Jan 28, 2016

Trial Explores Whether Towns Discriminate Against Nonmembers of Polygamous Sect

New York Times
January 20, 2016

PHOENIX — When an unfamiliar car drives into the small neighboring towns of Colorado City, Ariz., and Hildale, Utah, private security agents working for the polygamist sect that dominates the towns ask the local marshals, who act as the police for both towns, to run the license plates to see who is passing through, federal prosecutors said.

Women wear ankle-length dresses. Children are taught to distrust strangers. Men think they need to have at least three wives to earn eternal salvation.

Most of the 10,000 people who live in these towns live by the rules of the cloistered world they inhabit and the dictates of a polygamous sect, the Fundamentalist Church of Jesus Christ of Latter-day Saints, whose prophet, Warren S. Jeffs, is serving a life sentence for the sexual assault of underage girls he said were his wives. And now, in Federal District Court here, 12 jurors will be asked to decide whether the two municipalities are run in a way that discriminates against outsiders, depriving them of their housing and civil rights.

According to the federal government’s complaint, originally filed in 2012, the towns and their utilities “have engaged in a pattern or practice of illegal discrimination against individuals who are not members of the Fundamentalist Church of Jesus Christ of Latter-day Saints.”

For their part, lawyers representing Hildale and Colorado City say the issue at hand is religious freedom; they accuse the government of discriminating against an unpopular religion, whose legality is not being challenged.

Jeffrey Matura, who represents Colorado City, said in opening arguments Wednesday that the federal government “wants you as a jury to hold Colorado City and Hildale liable for the sins of the church.” But what jurors are being asked is to decide if Colorado City and Hildale discriminate against residents who are not members of the sect, he said.

“At the end of this trial,” Mr. Matura went on, “you’ll have the rare opportunity of telling the federal government ‘no.’ ”

In her opening statement, Jessica Clarke Crockett, a trial lawyer for the Justice Department, said the case was about safeguarding “some of the most basic rights and freedoms of our democracy,” including, she said, “the freedom to live in a city ruled by the law of the land, not the law of religion.”

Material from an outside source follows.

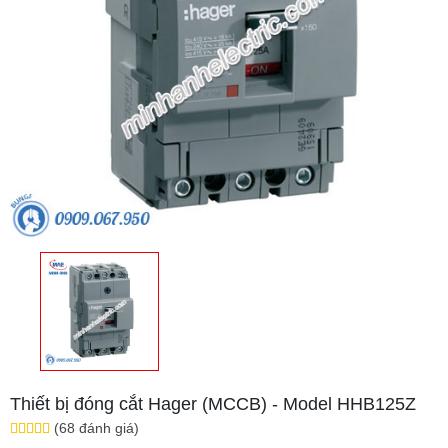
Thiết bị đóng cắt Hager (MCCB) - Model HHB125Z
(68 đánh giá)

For at least 20 years, prosecutors say, the towns and their institutions — including their electric and water utilities — have operated as a branch of Mr. Jeffs’s sect, which he is said to still control from behind bars. The handful of marshals the municipalities share are there to enforce the rules of their religious leaders and not the rule of American law, prosecutors say. In so doing, the government asserts, Colorado City and Hildale created a two-tiered system in which police protections, water connections and building permits were granted based on whether people were — or were not — aligned with the sect.

At times, marshals pulled over unknown vehicles only to check who was inside, the complaint says. And sometimes, drivers who were not sect members were cited for traffic violations that did not result in citations against drivers who were part of the sect.

Among other charges, the defendants “refused to negotiate for the sale of housing, denied housing, or otherwise made housing unavailable because of religion,” according to the government’s complaint, which seeks unspecified civil monetary damages as compensation.

After breaking for lunch, the prosecution called its first witness, Dowayne Barlow, a former aide to Mr. Jeffs’s brother, Lyle, the sect’s bishop. Mr. Barlow, who is no longer a member of the sect and who is a cousin of the Hildale mayor, said the sect’s security agents were not a benign neighborhood watch, but “a network that spied on the people for the church leadership,” looking for people who were “out of conformance with church regulations,” by doing such things as “talking to apostates.”

The Fundamentalist Church of Jesus Christ of Latter-day Saints broke away when mainstream Mormonism disavowed polygamy more than 100 years ago. The sect settled in the area that is today Colorado City and Hildale, adjacent towns that are set against towering red mountains along the intersection of northwestern Arizona and southwestern Utah.

Blake Hamilton, a lawyer for Hildale, told the jurors, “This country is founded under principles of religious freedom,” and it is easy “to accept a religion when it’s popular.” When it is not, it can be just as easy to assume that “people who think so differently than yourselves are more capable of harm,” he said.

“The church,” he went on, “is not on trial.”

From the bench, Judge H. Russel Holland instructed the jury of eight men and four women from northern Arizona, “Keep an open mind throughout the trial.”